Despite receiving the chemistry students’ feedback after the completion of the course, six out of the nine design students provided written feedback. Responses to the above prompts provided insight into the way design students view the learning style and knowledge background of science students. For example, some of the Green and Sustainable Design students said they expected that the science students would report being interested in the factual aspects of design (LEED, brownfields, and sustainable design technologies), but were surprised that chemistry students requested more information about the types and origins of pollution in the Gowanus neighborhood. In essence, the design students had expected that chemistry students would already have a full chemical understanding of the canal, even though such an understanding would require quite extensive and advanced laboratory work. In addition, the design students expressed surprise that the chemistry students commented on the design aspects of the presentation in particular, suggesting more visuals and less text in future versions of the presentation. Providing design students with insights into scientists’ knowledge and communication styles was an unexpected outcome of the peer-to-peer collaboration activity, and it may be helpful as designers and environmental scientists frequently work together during a building project.

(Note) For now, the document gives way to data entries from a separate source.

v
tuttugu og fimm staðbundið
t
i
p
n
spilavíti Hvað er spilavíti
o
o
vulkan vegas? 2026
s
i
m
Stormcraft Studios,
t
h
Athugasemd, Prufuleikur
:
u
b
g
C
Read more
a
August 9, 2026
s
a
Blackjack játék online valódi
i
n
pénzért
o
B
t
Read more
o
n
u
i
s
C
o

Conclusions and Path Forward
Incorporation of peer-to-peer interdisciplinary activities into an ABSL course provided a means to expose students to a complex community issue from a different perspective. A serial collaboration between separate cohorts of chemistry and design students was developed, but other disciplinary pairings are also possible, as are other work structures like simultaneous virtual or in-person collaboration or mixed discipline teams. Students’ level of engagement in the peer-to-peer activities, as evidenced by their willingness to participate in ungraded exercises, was high. It is hypothesized that two factors contribute to the observed student engagement: the increased ownership students feel when participating in projects they have structured through problem-based learning; and the greater authenticity of generating work to be used by peers as opposed to work that is simply viewed by an instructor. These hypotheses will be investigated through continued use of interdisciplinary peer-to-peer learning projects in future ABSL courses.

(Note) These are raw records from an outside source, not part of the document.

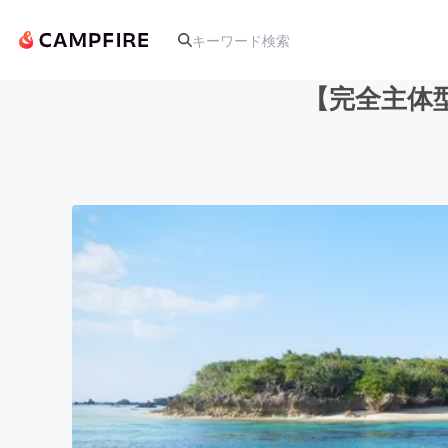
【完全主体
人気のプロジェクト
アート・写真
テクノロジー・ガジェット
映像・映画
ビジネス・起業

The authors gratefully acknowledge support of this work by the National Science Foundation (TUES Phase II Grant #1226175). L.J.D. thanks the NYC College of Technology for additional support of the chemistry course through the CHLCARE initiative.
About the Authors
Gregory Galford is an assistant professor of interior architecture at Chatham University in Pittsburgh, PA. He is currently a doctoral student at the University of Missouri. His master’s degree is from the Architectural Association in London. His research focuses on alternative forms of housing.
Nancy Trun is an associate professor of biology at Duquesne University in Pittsburgh, PA. Nancy earned her Ph.D. in molecular biology from Princeton University. She is currently working on the microbiology of passive bioremediation systems for abandoned coal mine drainage using the application-based service learning pedagogy.
L. Jay Deiner is an associate professor of chemistry at the NYC College of Technology of the City University of New York. Jay earned his Ph.D. in chemistry from Harvard University. His research focuses on electrocatalytic materials and on chemistry laboratory pedagogy.